O promotor de Justiça Juliano de Barros Araújo, titular da 15ª Promotoria da capital, confirmou a informação ao Jornal Opção, ressaltando que a SET respondeu positivamente aos pareceres técnicos que embasaram a recomendação.
“A PGM solicitou mais prazo, mas apresentou a resposta da SET, que informou que pretende acatar os pareceres técnicos que basearam a recomendação (não vai ter projeto em áreas verdes) e que somente fará uma intervenção de uma rotatória próximo ao Parque Sabiá, na própria rua.

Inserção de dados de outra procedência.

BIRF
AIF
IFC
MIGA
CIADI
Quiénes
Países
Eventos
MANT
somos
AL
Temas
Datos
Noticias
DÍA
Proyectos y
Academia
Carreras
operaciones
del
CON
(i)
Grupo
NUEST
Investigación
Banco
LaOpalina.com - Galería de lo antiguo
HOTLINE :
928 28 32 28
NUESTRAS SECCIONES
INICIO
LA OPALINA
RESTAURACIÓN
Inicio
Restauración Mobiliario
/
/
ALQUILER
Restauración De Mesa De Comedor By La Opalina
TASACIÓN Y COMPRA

A SET enviou a mesma resposta”, declarou o promotor.
O que motivou a medida do MPGO?
Tudo começou no dia 15 de abril, quando o órgão instaurou o Procedimento Preparatório nº 202500681558. Na ocasião, moradoras e moradores denunciaram um projeto de reurbanização da Prefeitura de Goiânia que previa a remoção de gramados e árvores antigas, a supressão de um playground e a transformação de jardins frontais em áreas pavimentadas.

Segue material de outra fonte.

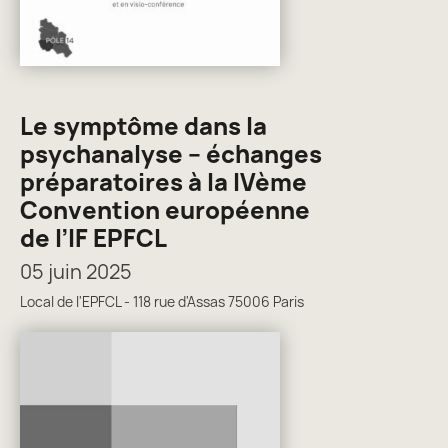
Le symptôme dans la
psychanalyse – échanges
préparatoires à la IVème
Convention européenne
de l’IF EPFCL
05 juin 2025
Local de l'EPFCL - 118 rue d'Assas 75006 Paris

Diante disso, o promotor Juliano de Barros Araújo enviou recomendações ao prefeito Sandro Mabel e aos secretários Francisco Elísio Lacerda (Infraestrutura Urbana) e Francisco Tarcísio Ribeiro de Abreu (Engenharia de Trânsito), pedindo que o Município se abstivesse de qualquer intervenção que eliminasse áreas verdes, canteiros centrais ou espaços de lazer no setor, especialmente no trecho da Avenida Flamboyant entre a Praça das Mangueiras e a Alameda dos Rouxinóis.
As recomendações, vale ressaltar, foram baseadas em pareceres técnicos dos próprios órgãos municipais e do Conselho de Arquitetura e Urbanismo de Goiás (CAU-GO), os quais demonstraram os impactos negativos do projeto original sobre o caráter residencial do bairro e o convívio cotidiano de crianças, adultos e animais de estimação.